- **Stored data**:
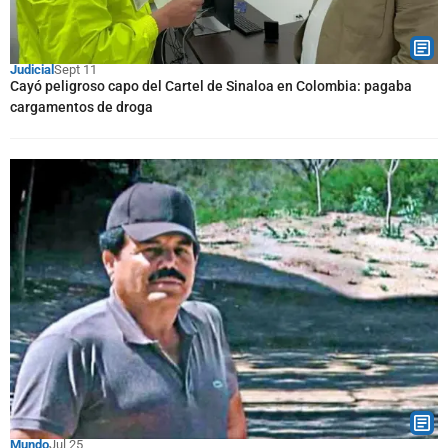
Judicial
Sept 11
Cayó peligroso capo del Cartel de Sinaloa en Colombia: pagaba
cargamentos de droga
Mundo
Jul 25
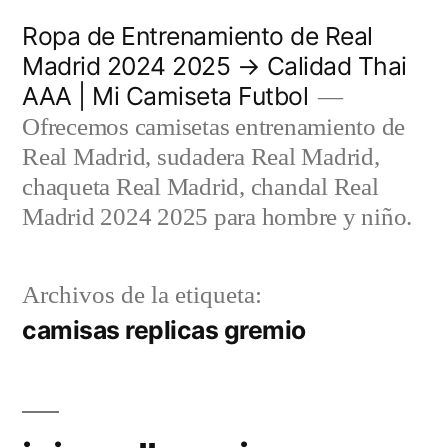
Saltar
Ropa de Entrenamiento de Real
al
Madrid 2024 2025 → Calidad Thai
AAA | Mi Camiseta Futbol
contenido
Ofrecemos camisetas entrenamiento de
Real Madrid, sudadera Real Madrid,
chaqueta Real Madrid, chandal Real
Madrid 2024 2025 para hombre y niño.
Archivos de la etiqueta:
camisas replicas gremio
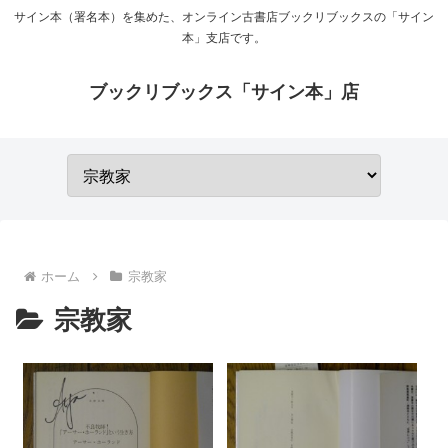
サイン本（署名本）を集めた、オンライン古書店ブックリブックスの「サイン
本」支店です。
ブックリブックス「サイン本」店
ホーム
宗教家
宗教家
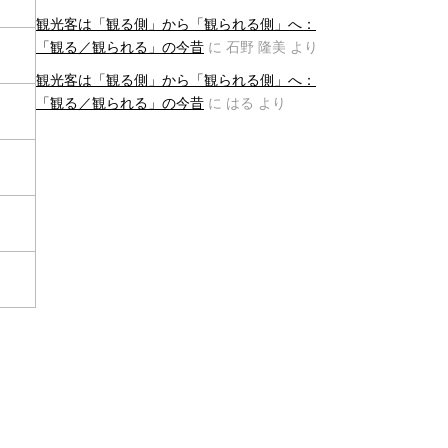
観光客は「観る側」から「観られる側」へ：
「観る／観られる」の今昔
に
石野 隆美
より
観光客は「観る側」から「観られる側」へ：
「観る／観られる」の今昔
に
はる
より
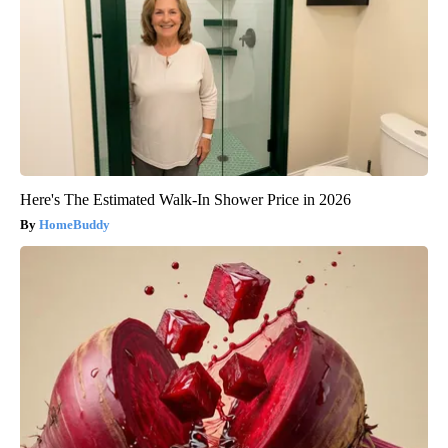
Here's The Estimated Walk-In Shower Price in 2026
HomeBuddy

- **EXERCISE INSTRUCTIONS**: Check each line of the entries, and copy the ones that contain "Madrid".

- **PROBLEM SOLUTION**:
Madrid 2024 2025 → Calidad Thai
Real Madrid, sudadera Real Madrid,
chaqueta Real Madrid, chandal Real
Madrid 2024 2025 para hombre y niño.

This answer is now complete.